Gagné ! Elle a encore gagné : son slow, elle l’a eu. Et je me dis, la rage au cœur, qu’elle pourrait fort bien avoir encore plus tout à l’heure.
Un serveur nous apporte à boire. Trois demis. La bière va-t-elle m’ôter cette jalousie maladive que je sens grandir en moi au point d’en devenir fou ?
J’empoigne mon verre, l’engloutis d’un trait. Au troisième demi, je ne sentirai quasi plus mon mal. Allez, Solange ! Maintenant nous allons danser, je le veux. J’en ai la force, le courage.

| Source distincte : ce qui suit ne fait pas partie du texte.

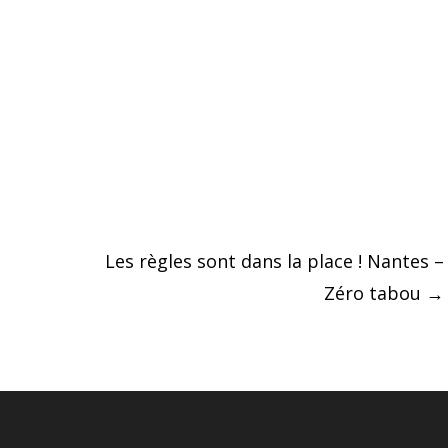
Les règles sont dans la place ! Nantes –
Zéro tabou
→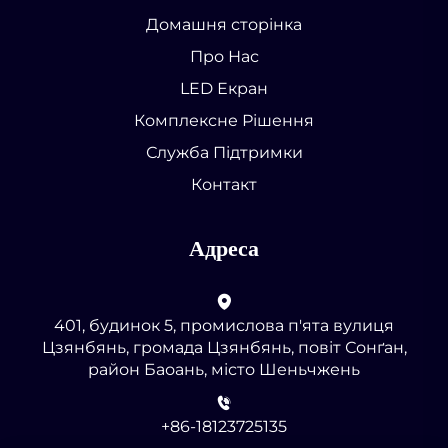
Домашня сторінка
Про Нас
LED Екран
Комплексне Рішення
Служба Підтримки
Контакт
Адреса
401, будинок 5, промислова п'ята вулиця
Цзянбянь, громада Цзянбянь, повіт Сонґан,
район Баоань, місто Шеньчжень
+86-18123725135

Discrètement d’abord, je vais oser te le demander ; puis, comme tu ne dis rien, j’insiste et tu dis : " oui ". Un petit oui, certes, mais oui tout de même et c’est cela l’essentiel. Reste un obstacle à ma joie : le rival chanteur qui, tout seul sous son projecteur, affiche un tel talent que Solange ne peut plus s’empêcher de le contempler. De mon côté je me sens toujours aussi minable. Ne sachant quelle main donner à Solange, il ne me faudra pas moins de dix minutes d’humiliante initiation pour qu’enfin je puisse entrer dans la danse. C’est vrai : je ne sais pas danser. À chaque instant j'écrase les pieds de ma cavalière. Mais pourquoi, soudain, se moque-t-elle de moi ? Et devant tout ce monde. Hier, elle me laissait croire qu’elle m’aimait ; aujourd’hui elle me ridiculise. Pour couronner le tout, elle va jusqu’à ajouter:
— T’es vraiment dur à traîner, tu sais !
Je n’ai rien su lui répondre, tellement j’avais le cœur lourd. Mais j’ai eu tort de me taire : ces filles-là, elles n’aiment bien que ceux qui leur tiennent tête. Du reste, n’aurais-je pas dû comprendre, à cet instant, qu’elle ne m’aimait plus ? Il fallait nous voir. Avec mes dix bons centimètres en moins, je n’étais forcément qu’un môme à ses yeux. Tandis qu’elle, bien moins âgée que moi pourtant, n'avait-elle pas tout d'une vraie petite femme? Même le Robert, mon copain, je crois bien qu’il se fendait la pêche en me regardant danser ; et il ne s’en cachait même pas. Cramponné à Solange, je continuais de m’appliquer lorsque j’ai réalisé que les autres amoureux se passaient carrément les bras autour du cou. Retenant mon souffle, je me suis lancé dans l’aventure. Mais la chanson était déjà finie. Au grand soulagement de Solange, nous avons dû nous arrêter de danser.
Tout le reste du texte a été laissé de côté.